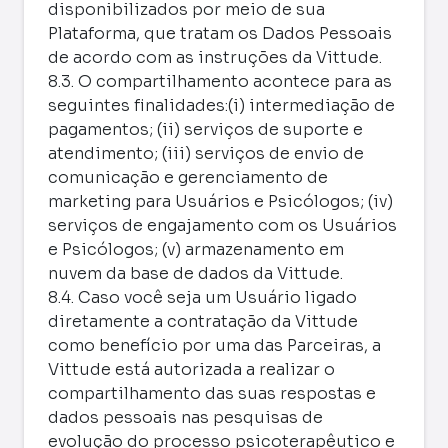
disponibilizados por meio de sua
Plataforma, que tratam os Dados Pessoais
de acordo com as instruções da Vittude.
8.3. O compartilhamento acontece para as
seguintes finalidades:(i) intermediação de
pagamentos; (ii) serviços de suporte e
atendimento; (iii) serviços de envio de
comunicação e gerenciamento de
marketing para Usuários e Psicólogos; (iv)
serviços de engajamento com os Usuários
e Psicólogos; (v) armazenamento em
nuvem da base de dados da Vittude.
8.4. Caso você seja um Usuário ligado
diretamente a contratação da Vittude
como benefício por uma das Parceiras, a
Vittude está autorizada a realizar o
compartilhamento das suas respostas e
dados pessoais nas pesquisas de
evolução do processo psicoterapêutico e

• **What the exercise asks**
Could you write out all the records exactly, without the pictures?

• **Solution**
disponibilizados por meio de sua
Plataforma, que tratam os Dados Pessoais
de acordo com as instruções da Vittude.
8.3. O compartilhamento acontece para as
seguintes finalidades:(i) intermediação de
pagamentos; (ii) serviços de suporte e
atendimento; (iii) serviços de envio de
comunicação e gerenciamento de
marketing para Usuários e Psicólogos; (iv)
serviços de engajamento com os Usuários
e Psicólogos; (v) armazenamento em
nuvem da base de dados da Vittude.
8.4. Caso você seja um Usuário ligado
diretamente a contratação da Vittude
como benefício por uma das Parceiras, a
Vittude está autorizada a realizar o
compartilhamento das suas respostas e
dados pessoais nas pesquisas de
evolução do processo psicoterapêutico e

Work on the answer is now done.